ダウンスイングを推奨するのは目先の勝負のため
ダウンスイングが推奨される理由は金属バットなら速い打球が打てて、フライよりゴロを打った方がヒットやエラーで出塁できる確率が上がるからです。ダウンスイングはボールを上から叩くのでゴロが多くなります。
フライは選手一人の捕球でアウトが成立しますが、ゴロは捕球と送球、さらにファーストの捕球とエラーする機会が3回もあります。ゴロをたくさん打てばエラーの確率が上がり出塁も多くなります。
また、金属バットは反発がいいのでヘッドが使えなくても強い打球が打ててしまいます。試合の勝敗を考えたらゴロをたくさん打てるダウンスイングがいいのです。

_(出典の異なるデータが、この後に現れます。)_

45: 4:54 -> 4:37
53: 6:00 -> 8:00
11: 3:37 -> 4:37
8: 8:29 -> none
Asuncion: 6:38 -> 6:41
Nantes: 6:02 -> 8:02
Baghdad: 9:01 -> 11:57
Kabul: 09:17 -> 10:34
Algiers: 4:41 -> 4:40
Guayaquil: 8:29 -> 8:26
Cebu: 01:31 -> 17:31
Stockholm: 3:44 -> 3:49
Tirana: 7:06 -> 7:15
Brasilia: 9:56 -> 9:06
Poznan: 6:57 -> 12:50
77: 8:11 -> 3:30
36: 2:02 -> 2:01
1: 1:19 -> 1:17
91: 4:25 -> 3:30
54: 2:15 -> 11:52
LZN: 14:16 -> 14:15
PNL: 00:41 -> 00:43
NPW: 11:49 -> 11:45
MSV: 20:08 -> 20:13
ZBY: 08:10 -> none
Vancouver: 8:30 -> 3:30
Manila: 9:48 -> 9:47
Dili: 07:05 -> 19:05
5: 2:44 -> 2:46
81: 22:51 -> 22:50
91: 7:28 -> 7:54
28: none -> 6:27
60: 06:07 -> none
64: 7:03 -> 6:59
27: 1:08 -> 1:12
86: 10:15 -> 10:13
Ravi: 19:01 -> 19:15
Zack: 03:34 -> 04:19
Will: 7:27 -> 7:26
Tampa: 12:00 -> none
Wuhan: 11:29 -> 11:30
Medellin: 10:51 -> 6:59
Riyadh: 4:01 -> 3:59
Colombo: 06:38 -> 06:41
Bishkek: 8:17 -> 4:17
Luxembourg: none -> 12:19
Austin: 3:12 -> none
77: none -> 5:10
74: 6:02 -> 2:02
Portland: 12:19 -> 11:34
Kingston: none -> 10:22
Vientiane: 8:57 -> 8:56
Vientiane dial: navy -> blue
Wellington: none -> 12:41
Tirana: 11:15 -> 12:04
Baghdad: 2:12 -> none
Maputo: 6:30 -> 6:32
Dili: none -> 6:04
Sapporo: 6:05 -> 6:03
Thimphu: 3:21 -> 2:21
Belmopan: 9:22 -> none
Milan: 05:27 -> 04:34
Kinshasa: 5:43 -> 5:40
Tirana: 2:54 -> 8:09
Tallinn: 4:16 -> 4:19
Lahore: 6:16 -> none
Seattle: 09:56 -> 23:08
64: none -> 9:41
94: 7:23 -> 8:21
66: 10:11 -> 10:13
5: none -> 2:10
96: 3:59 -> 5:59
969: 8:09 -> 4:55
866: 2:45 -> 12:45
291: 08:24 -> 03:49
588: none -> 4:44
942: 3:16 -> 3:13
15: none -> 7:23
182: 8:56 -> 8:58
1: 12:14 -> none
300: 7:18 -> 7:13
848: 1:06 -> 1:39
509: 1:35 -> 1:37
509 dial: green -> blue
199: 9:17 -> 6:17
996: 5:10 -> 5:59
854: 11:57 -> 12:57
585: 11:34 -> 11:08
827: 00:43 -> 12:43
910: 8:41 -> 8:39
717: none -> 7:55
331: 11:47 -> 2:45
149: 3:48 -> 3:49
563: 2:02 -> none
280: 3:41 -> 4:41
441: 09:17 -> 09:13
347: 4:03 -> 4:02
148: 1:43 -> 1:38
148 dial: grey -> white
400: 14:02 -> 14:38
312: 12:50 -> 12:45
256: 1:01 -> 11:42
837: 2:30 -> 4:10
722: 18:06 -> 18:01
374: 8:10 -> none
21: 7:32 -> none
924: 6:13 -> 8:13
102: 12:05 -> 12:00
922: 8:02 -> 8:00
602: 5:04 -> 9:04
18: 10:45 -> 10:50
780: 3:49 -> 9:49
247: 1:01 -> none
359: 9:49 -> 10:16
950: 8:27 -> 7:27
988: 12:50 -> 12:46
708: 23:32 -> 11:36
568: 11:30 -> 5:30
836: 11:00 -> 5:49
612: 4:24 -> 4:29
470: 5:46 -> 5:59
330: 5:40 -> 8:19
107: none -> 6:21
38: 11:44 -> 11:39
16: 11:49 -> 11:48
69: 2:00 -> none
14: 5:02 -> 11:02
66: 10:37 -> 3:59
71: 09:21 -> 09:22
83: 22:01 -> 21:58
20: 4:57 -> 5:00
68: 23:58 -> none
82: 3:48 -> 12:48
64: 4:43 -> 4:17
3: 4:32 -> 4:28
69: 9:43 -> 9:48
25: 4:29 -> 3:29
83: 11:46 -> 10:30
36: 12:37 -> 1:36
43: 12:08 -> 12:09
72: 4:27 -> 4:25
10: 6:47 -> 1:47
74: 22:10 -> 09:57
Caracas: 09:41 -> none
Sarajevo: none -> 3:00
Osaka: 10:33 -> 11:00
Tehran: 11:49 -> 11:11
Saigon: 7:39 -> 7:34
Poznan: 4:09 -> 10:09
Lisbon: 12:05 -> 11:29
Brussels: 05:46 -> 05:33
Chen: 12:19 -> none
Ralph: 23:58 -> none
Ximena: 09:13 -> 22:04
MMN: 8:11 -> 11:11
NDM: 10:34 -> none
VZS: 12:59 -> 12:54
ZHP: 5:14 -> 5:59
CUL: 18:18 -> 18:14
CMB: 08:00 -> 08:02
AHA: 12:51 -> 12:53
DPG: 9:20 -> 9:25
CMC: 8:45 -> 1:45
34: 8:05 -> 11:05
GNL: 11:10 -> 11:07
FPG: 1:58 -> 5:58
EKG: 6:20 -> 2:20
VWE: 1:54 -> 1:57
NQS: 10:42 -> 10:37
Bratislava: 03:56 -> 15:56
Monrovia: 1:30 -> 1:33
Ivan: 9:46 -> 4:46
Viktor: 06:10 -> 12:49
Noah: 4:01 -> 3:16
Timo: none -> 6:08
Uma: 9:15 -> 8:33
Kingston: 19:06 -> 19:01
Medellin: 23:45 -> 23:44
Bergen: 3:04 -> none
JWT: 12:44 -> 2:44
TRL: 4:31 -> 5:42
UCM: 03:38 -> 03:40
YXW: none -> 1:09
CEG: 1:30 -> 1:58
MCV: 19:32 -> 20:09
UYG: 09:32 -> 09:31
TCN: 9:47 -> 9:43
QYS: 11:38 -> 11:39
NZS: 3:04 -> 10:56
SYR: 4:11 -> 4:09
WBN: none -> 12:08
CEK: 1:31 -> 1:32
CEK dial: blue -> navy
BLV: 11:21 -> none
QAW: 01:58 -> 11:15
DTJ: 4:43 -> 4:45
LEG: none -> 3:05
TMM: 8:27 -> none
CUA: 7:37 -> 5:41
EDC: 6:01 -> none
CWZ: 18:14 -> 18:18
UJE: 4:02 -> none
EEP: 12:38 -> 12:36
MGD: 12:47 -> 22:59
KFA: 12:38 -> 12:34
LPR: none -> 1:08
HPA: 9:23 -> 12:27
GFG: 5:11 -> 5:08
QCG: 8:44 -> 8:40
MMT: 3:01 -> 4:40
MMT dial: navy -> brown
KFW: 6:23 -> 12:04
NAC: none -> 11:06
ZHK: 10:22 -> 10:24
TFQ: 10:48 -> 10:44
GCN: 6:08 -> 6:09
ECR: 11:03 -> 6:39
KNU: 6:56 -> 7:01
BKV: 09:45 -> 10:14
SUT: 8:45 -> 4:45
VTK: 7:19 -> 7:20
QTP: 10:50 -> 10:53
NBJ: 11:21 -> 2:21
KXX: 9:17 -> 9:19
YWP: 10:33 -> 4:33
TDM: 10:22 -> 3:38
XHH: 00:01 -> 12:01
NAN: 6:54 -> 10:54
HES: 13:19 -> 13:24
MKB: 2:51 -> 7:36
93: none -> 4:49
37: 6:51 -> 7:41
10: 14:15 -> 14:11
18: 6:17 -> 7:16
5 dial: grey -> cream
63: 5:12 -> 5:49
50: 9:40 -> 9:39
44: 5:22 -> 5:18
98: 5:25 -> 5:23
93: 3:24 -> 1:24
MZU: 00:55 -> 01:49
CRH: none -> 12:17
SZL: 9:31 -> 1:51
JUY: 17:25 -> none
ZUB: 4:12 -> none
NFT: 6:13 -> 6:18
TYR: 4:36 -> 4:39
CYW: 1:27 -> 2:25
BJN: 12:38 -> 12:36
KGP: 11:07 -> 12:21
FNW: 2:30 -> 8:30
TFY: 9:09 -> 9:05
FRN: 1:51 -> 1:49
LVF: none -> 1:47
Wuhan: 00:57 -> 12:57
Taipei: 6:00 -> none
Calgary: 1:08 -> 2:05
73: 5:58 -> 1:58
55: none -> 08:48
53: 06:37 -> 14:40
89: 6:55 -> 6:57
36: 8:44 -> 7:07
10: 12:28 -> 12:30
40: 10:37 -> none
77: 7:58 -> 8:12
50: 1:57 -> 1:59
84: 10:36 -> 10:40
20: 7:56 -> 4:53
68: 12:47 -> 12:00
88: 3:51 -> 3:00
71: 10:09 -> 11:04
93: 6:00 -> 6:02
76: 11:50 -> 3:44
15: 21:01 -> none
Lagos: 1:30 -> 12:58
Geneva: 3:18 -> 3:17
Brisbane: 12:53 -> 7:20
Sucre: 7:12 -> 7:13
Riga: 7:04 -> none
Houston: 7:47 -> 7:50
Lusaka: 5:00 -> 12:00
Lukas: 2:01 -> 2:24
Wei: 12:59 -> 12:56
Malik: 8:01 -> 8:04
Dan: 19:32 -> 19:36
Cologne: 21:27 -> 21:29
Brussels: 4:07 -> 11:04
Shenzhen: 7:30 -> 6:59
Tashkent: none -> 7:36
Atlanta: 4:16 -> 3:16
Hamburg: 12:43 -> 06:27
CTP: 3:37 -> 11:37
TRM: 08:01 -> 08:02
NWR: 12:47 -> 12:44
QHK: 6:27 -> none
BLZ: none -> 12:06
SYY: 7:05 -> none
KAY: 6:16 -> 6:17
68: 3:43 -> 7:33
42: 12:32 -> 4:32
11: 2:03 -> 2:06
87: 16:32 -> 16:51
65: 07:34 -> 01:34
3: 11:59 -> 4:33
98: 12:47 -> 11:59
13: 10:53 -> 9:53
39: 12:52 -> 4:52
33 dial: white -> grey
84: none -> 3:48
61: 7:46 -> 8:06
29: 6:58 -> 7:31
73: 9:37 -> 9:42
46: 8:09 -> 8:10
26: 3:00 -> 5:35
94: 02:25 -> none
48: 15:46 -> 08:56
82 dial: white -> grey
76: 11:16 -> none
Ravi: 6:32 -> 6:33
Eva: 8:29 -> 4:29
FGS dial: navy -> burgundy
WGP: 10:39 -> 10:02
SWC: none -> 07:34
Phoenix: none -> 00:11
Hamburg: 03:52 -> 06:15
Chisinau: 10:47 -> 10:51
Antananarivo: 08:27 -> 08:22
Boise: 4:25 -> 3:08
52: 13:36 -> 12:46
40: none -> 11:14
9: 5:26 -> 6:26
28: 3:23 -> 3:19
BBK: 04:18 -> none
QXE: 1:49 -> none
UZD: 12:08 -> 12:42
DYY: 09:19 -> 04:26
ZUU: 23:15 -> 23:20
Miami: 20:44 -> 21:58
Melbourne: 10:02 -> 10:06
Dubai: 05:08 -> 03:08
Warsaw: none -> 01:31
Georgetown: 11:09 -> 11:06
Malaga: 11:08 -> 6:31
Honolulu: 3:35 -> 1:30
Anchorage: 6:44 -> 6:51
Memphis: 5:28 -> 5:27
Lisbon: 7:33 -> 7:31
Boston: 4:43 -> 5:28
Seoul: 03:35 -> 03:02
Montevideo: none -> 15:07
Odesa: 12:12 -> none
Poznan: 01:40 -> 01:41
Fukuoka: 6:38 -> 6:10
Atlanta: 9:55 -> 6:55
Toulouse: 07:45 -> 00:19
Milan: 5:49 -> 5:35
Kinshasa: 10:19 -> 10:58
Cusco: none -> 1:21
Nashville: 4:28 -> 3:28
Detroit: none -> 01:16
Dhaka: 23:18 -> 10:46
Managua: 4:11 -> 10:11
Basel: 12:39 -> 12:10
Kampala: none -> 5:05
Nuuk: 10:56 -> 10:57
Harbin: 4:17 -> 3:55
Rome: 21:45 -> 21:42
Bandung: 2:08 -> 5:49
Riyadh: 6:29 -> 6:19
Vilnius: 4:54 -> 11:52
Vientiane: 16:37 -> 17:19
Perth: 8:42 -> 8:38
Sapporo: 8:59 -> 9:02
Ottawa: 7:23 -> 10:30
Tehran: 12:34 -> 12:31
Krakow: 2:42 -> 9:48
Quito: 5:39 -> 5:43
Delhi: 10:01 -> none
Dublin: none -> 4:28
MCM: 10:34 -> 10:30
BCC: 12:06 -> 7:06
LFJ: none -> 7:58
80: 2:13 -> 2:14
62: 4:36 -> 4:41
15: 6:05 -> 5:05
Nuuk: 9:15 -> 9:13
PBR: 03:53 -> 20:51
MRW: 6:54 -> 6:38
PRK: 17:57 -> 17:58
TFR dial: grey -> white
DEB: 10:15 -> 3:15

そして球種の少ない少年野球、中学野球、高校野球ぐらいまでであれば、点で捉えるバッティンで対応できてしまうというのも理由の一つです。
選手の将来を考えたらダウンスイングは良くない
アマチュア野球で目先の勝負だけにこだわるのであれば全選手にダウンスイングを徹底させた方がいいです。しかし、その選手たちは高校を卒業して木バットを使うようになったときにそのバッティングでは通用しません。
野球のレベルが上がり、変化球が多彩になり緩急でタイミングを崩されることが多くなるとダウンスイングでは手も足も出ません。また、金属バットに比べて木バットはヘッドが使えないと強い打球は打てません。
それを体感して、柔軟に線で捉えるレベルスイングにシフトできばいいのですが、ダウンスイングがバッティングの基本という洗脳に囚われていたり癖になっていたりすると矯正することはできません。とにかく、野球のバッテイングにおいて過度なダウンスイングはよくありません。